ENTRIES SUPPLIED START

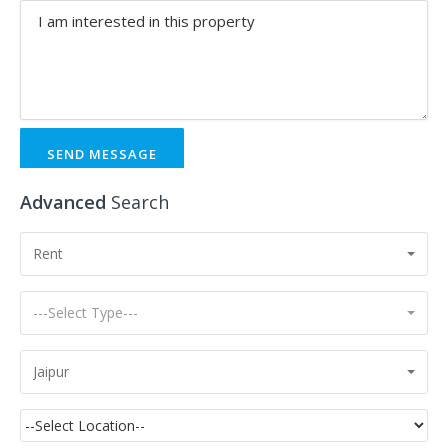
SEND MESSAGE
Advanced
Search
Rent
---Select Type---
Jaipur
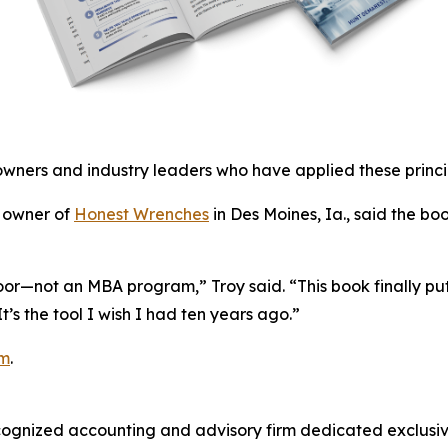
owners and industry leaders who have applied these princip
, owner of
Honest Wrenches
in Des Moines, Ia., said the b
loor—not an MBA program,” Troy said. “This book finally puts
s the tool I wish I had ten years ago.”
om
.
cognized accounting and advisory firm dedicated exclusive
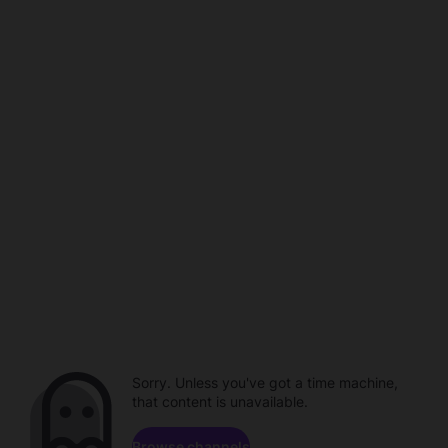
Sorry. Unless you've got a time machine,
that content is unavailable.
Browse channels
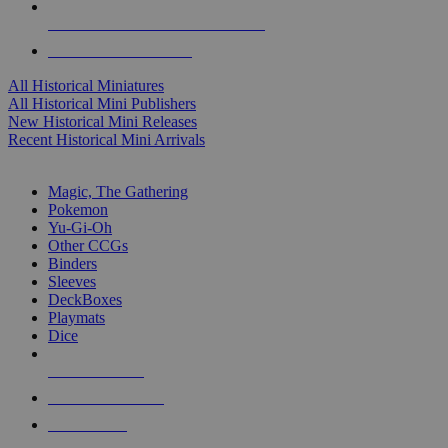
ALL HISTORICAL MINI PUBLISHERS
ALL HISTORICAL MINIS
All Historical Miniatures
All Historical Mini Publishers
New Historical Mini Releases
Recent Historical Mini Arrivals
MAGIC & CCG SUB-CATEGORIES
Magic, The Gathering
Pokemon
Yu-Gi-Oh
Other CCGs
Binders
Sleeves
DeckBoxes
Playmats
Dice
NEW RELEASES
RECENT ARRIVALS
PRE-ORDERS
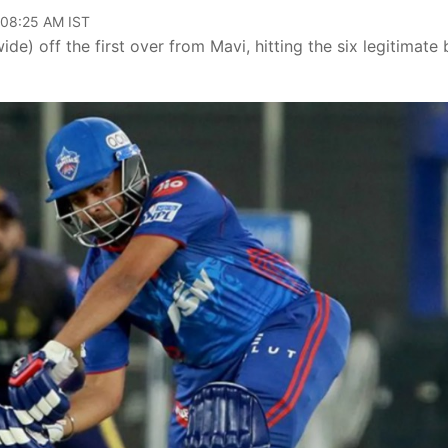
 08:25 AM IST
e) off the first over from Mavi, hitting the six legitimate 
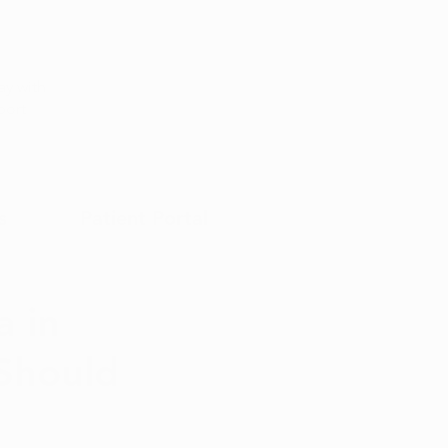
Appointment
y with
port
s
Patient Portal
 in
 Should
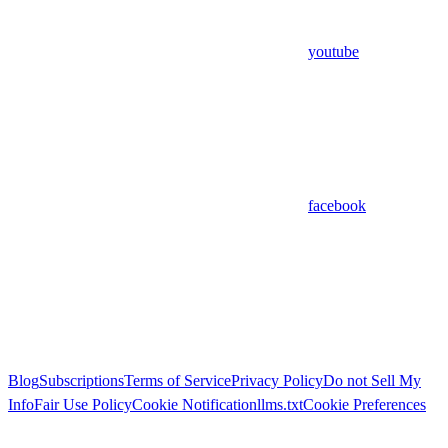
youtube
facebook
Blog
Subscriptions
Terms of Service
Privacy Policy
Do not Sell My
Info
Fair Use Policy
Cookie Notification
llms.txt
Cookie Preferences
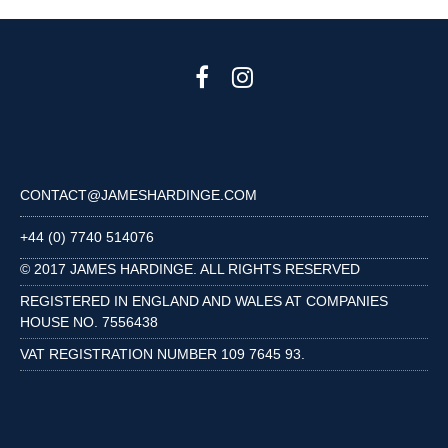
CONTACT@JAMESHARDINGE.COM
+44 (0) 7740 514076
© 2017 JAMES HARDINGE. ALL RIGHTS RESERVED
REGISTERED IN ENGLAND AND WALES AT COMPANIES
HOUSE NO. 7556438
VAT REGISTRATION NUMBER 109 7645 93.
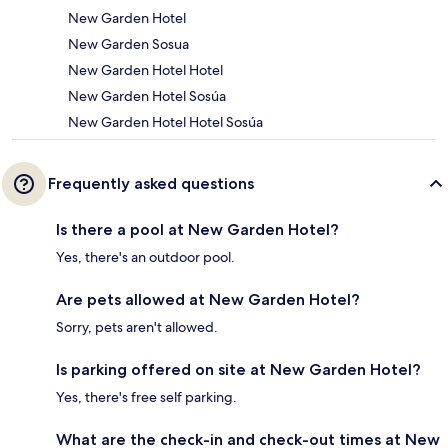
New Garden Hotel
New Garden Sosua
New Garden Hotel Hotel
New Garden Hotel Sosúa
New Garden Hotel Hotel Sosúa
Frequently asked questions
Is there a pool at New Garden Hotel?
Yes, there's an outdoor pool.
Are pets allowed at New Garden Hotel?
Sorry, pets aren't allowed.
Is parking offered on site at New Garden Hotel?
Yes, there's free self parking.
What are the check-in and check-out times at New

ENTRIES SUPPLIED END
ENTRIES SUPPLIED START

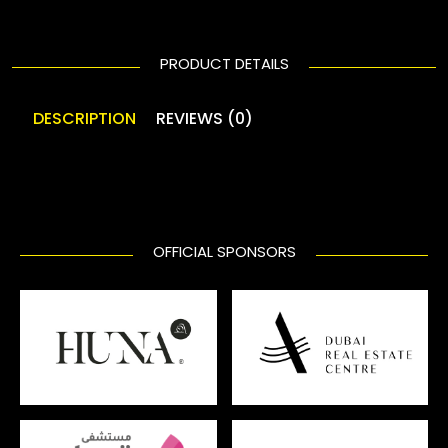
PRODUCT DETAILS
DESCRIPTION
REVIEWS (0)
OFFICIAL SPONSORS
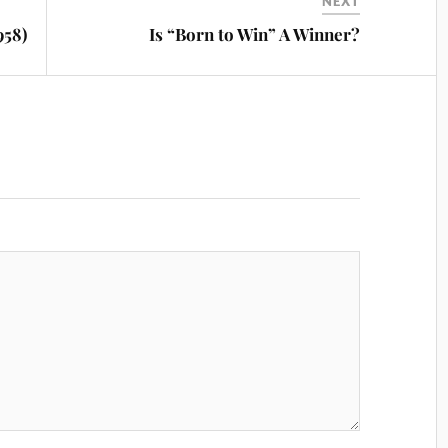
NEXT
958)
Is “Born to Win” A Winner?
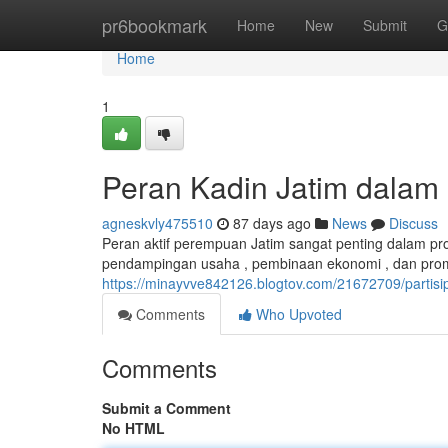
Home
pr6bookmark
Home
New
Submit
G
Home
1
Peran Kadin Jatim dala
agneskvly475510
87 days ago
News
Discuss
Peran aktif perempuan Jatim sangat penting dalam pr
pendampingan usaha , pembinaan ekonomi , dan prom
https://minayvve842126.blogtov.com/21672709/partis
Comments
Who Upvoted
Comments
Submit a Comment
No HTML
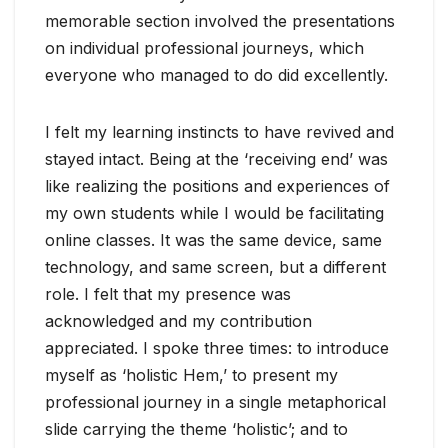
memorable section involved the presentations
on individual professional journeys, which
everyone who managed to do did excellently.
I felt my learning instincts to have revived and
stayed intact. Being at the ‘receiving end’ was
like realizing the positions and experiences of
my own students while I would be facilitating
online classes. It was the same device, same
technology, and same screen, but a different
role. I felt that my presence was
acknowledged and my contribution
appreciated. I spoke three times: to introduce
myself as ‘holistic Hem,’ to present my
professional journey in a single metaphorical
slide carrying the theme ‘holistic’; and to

ENTRIES SUPPLIED END

▸ **WORK INSTRUCTIONS**:
Skipping every picture, transcribe exactly the lines above from the one containing "SEND MESSAGE" through the one containing "What are the", both included.

▸ **EXERCISE RESPONSE**:
SEND MESSAGE
Advanced
Search
Rent
---Select Type---
Jaipur
owners and industry leaders who have applied these princip
, owner of
Honest Wrenches
in Des Moines, Ia., said the b
loor—not an MBA program,” Troy said. “This book finally puts
s the tool I wish I had ten years ago.”
om
.
cognized accounting and advisory firm dedicated exclusive
Sorry. Unless you've got a time machine,
that content is unavailable.
Browse channels
ALL HISTORICAL MINI PUBLISHERS
ALL HISTORICAL MINIS
All Historical Miniatures
All Historical Mini Publishers
New Historical Mini Releases
Recent Historical Mini Arrivals
MAGIC & CCG SUB-CATEGORIES
Magic, The Gathering
Pokemon
Yu-Gi-Oh
Other CCGs
Binders
Sleeves
DeckBoxes
Playmats
Dice
NEW RELEASES
RECENT ARRIVALS
PRE-ORDERS
 08:25 AM IST
e) off the first over from Mavi, hitting the six legitimate 
Appointment
y with
port
s
Patient Portal
 in
 Should
youtube
facebook
Blog
Subscriptions
Terms of Service
Privacy Policy
Do not Sell My
Info
Fair Use Policy
Cookie Notification
llms.txt
Cookie Preferences
CONTACT@JAMESHARDINGE.COM
+44 (0) 7740 514076
© 2017 JAMES HARDINGE. ALL RIGHTS RESERVED
REGISTERED IN ENGLAND AND WALES AT COMPANIES
HOUSE NO. 7556438
VAT REGISTRATION NUMBER 109 7645 93.
New Garden Hotel
New Garden Sosua
New Garden Hotel Hotel
New Garden Hotel Sosúa
New Garden Hotel Hotel Sosúa
Frequently asked questions
Is there a pool at New Garden Hotel?
Yes, there's an outdoor pool.
Are pets allowed at New Garden Hotel?
Sorry, pets aren't allowed.
Is parking offered on site at New Garden Hotel?
Yes, there's free self parking.
What are the check-in and check-out times at New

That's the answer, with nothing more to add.